Is there any relevance to the claim that Oaky Woods will be no more after this season is over? I know it's been talked about and talked about, but I heard this year was _it _for the public to hunt there. Possible talks of turning part of it into a sub-division. Anyone have any feedback on this?


----------



## yellowhammer (Jan 11, 2010)

*Oaky*

I doubt it THIS year,as the housing market is way down.I live in Paulding cty,which was one of the fastest growing counties in the US before the recession.We have many failed sub-divisions with nothing but streets,pvc sticking out of the ground,and briers.No homes.Unless the state comes up with some money,Oaky Woods is gone,in the future.The state is ,I believe,1.4 BILLION short right now.Might not be any WMAs in a year or so.Who do we vote for?Ya` got me.Vote for a democrat,and they`ll take your guns.Vote for a republican,and you`ll have no place to hunt.Libertarians are a wasted vote.I wouldn`t vote for one ,anyway.


----------



## squirreldoghunter (Jan 12, 2010)

From a Macon Telegraph article last month - 

_"The owners of Oaky Woods, a popular hunting and wildlife area, recently withdrew their request for a zoning variance that would allow for construction of a wastewater treatment plant on 18 acres of the property.
The group also withdrew its Developments of Regional Impact application for the project, known as Winding River Development. A Developments of Regional Impact review is required before Houston County may consider the variance request."_

Another article from earlier last year -

_"The group that owns Oaky Woods, a massive tract of prime woodland in Houston County, has hired a lobbyist in another push to sell the land as a permanent nature preserve.
The group, which includes several Houston County businessmen, hired Brad Alexander — Lt. Gov. Casey Cagle’s chief of staff until last year — when he left to form a new lobbying and consulting group, Georgia 360 LLC. 

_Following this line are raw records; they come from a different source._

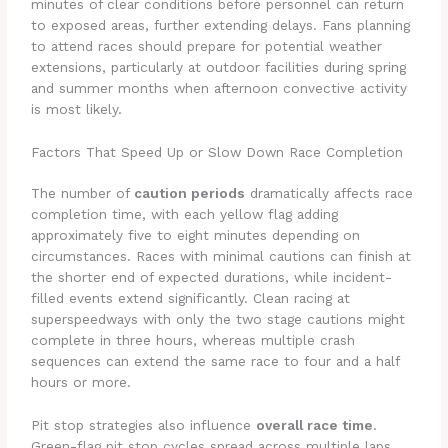
minutes of clear conditions before personnel can return
to exposed areas, further extending delays. Fans planning
to attend races should prepare for potential weather
extensions, particularly at outdoor facilities during spring
and summer months when afternoon convective activity
is most likely.
Factors That Speed Up or Slow Down Race Completion
The number of
caution periods
dramatically affects race
completion time, with each yellow flag adding
approximately five to eight minutes depending on
circumstances. Races with minimal cautions can finish at
the shorter end of expected durations, while incident-
filled events extend significantly. Clean racing at
superspeedways with only the two stage cautions might
complete in three hours, whereas multiple crash
sequences can extend the same race to four and a half
hours or more.
Pit stop strategies also influence
overall race time
.
Green-flag pit stop cycles spread across multiple laps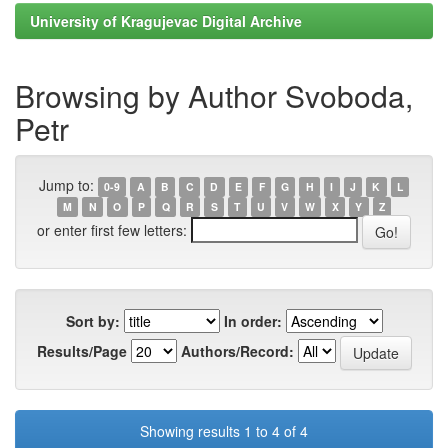
University of Kragujevac Digital Archive
Browsing by Author Svoboda,
Petr
Jump to:
0-9
A
B
C
D
E
F
G
H
I
J
K
L
M
N
O
P
Q
R
S
T
U
V
W
X
Y
Z
or enter first few letters:
Sort by:
In order:
Results/Page
Authors/Record:
Showing results 1 to 4 of 4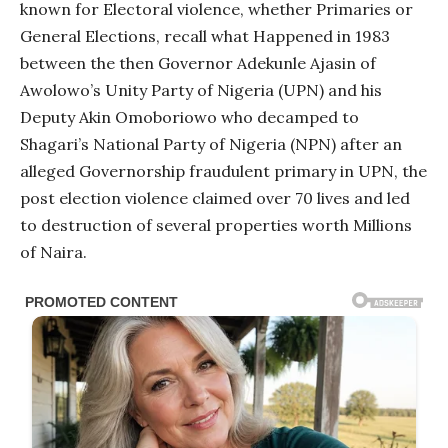
known for Electoral violence, whether Primaries or
General Elections, recall what Happened in 1983
between the then Governor Adekunle Ajasin of
Awolowo’s Unity Party of Nigeria (UPN) and his
Deputy Akin Omoboriowo who decamped to
Shagari’s National Party of Nigeria (NPN) after an
alleged Governorship fraudulent primary in UPN, the
post election violence claimed over 70 lives and led
to destruction of several properties worth Millions
of Naira.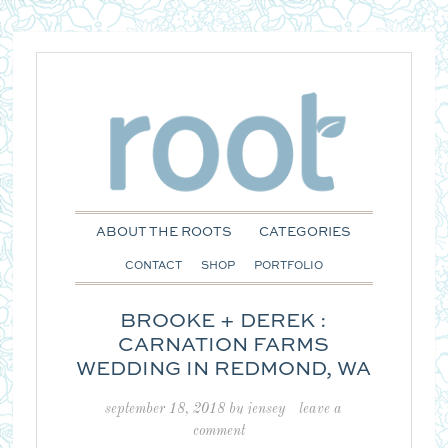
ABOUT THE ROOTS
CATEGORIES
CONTACT
SHOP
PORTFOLIO
BROOKE + DEREK :
CARNATION FARMS
WEDDING IN REDMOND, WA
september 18, 2018
by
jensey
leave a
comment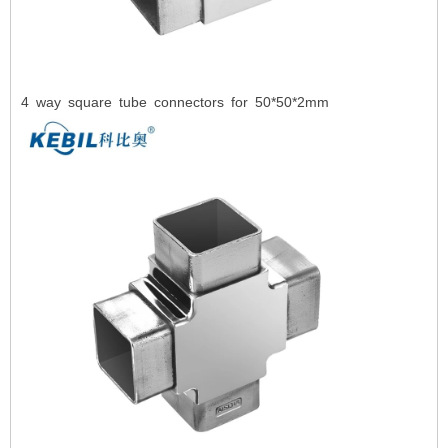
4
way square tube connectors for 50*50*2mm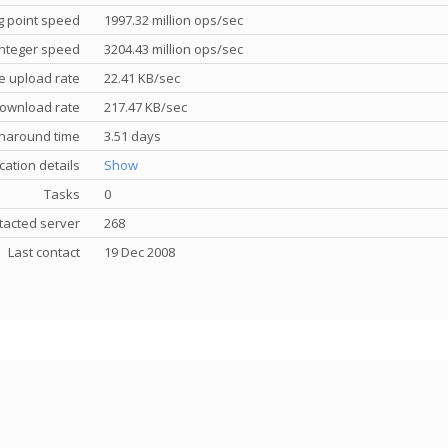
g point speed
1997.32 million ops/sec
nteger speed
3204.43 million ops/sec
e upload rate
22.41 KB/sec
ownload rate
217.47 KB/sec
rnaround time
3.51 days
cation details
Show
Tasks
0
tacted server
268
Last contact
19 Dec 2008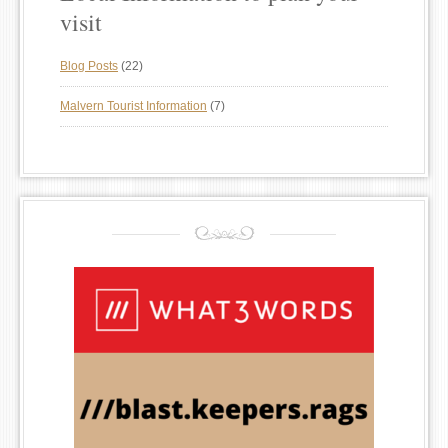
visit
Blog Posts
(22)
Malvern Tourist Information
(7)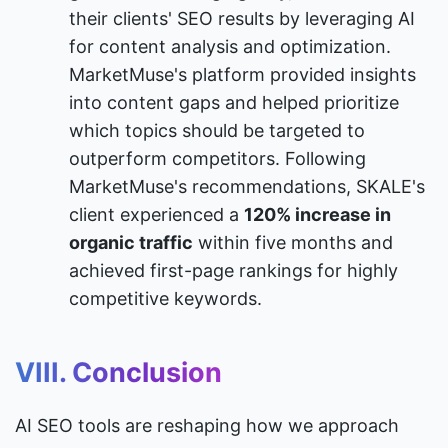
their clients' SEO results by leveraging AI 
for content analysis and optimization. 
MarketMuse's platform provided insights 
into content gaps and helped prioritize 
which topics should be targeted to 
outperform competitors. Following 
MarketMuse's recommendations, SKALE's 
client experienced a 
120% increase in 
organic traffic
 within five months and 
achieved first-page rankings for highly 
competitive keywords.
VIII. Conclusion
AI SEO tools are reshaping how we approach 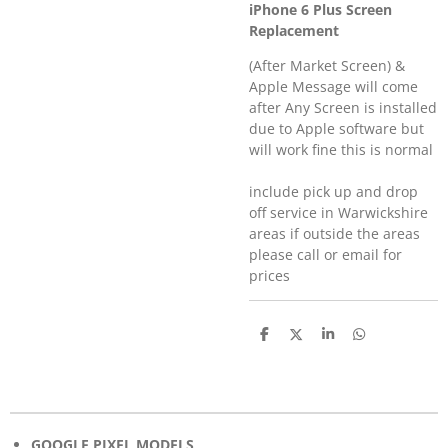
iPhone 6 Plus Screen
Replacement
(After Market Screen) &
Apple Message will come
after Any Screen is installed
due to Apple software but
will work fine this is normal
include pick up and drop
off service in Warwickshire
areas if outside the areas
please call or email for
prices
S
S
S
S
h
h
h
h
a
a
a
a
r
r
r
r
e
e
e
e
GOOGLE PIXEL MODELS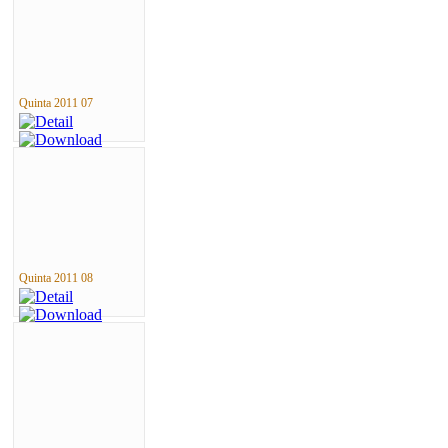
Quinta 2011 07
Quinta 2011 08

Oaky Woods has been a major source of controversy for Gov. Sonny Perdue, who owns land nearby. Perdue said the state couldn’t afford to help purchase the popular hunting area and black bear habitat back in 2004, when the Weyerhauser timber company put it on the market.
Investors bought it for $32.1 million and, though they continue to lease the area to the state as wildlife management and hunting area, the group also announced plans to build more than 30,000 new homes on the land.
That development proposal has been unpopular in Houston County, as well as with hunters and conservationists. Warner Robins Mayor Donald Walker recently called the massive building plans “a dead issue.” Faced with roadblocks to developing the land and with an interest in seeing the area preserved, the owners have been through several rounds of negotiations with the state about selling the land.
But by 2007, the price had gone up significantly — from the $1,600 an acre the group paid for it to about $14,000 an acre. Talks fell apart, with co-owner Charles Ayer saying the state and the ownership group couldn’t agree on a fair price for land in fast-growing Houston County.
Alexander, the lobbyist, said this week that he couldn’t lay out a current per-acre asking price for the land. But he acknowledged that the state’s current budget problems make a sale more difficult. Perdue has suggested more than $2 billion in cuts to this year’s budget, including massive cuts to the land conservation grant program.
Alexander said he’s working with several entities in the hopes that funding for the deal can be split up. John Trussel, who founded Save Oaky Woods, said money could be “stitched together” from public and private sources. That could include a penny sales tax in Houston County, he said.
Trussel said he talked to Ayer recently about the plan and that Ayer said the ownership group won’t raise the price it charges the state to lease the land as a wildlife management area next year.
“As a sign of goodwill,” Trussel said.
Ayer and other owners did not return telephone messages seeking comment. 
Alexander said development is “not off the table” for the area, but the ownership group wants to “put the land in some kind of permanent conservation status ... if they can work out a deal that’s fair.” Trussel called recent developments “encouraging.”
To sell the land, though, Walker noted the owners are going to “have to get right on the price.”_"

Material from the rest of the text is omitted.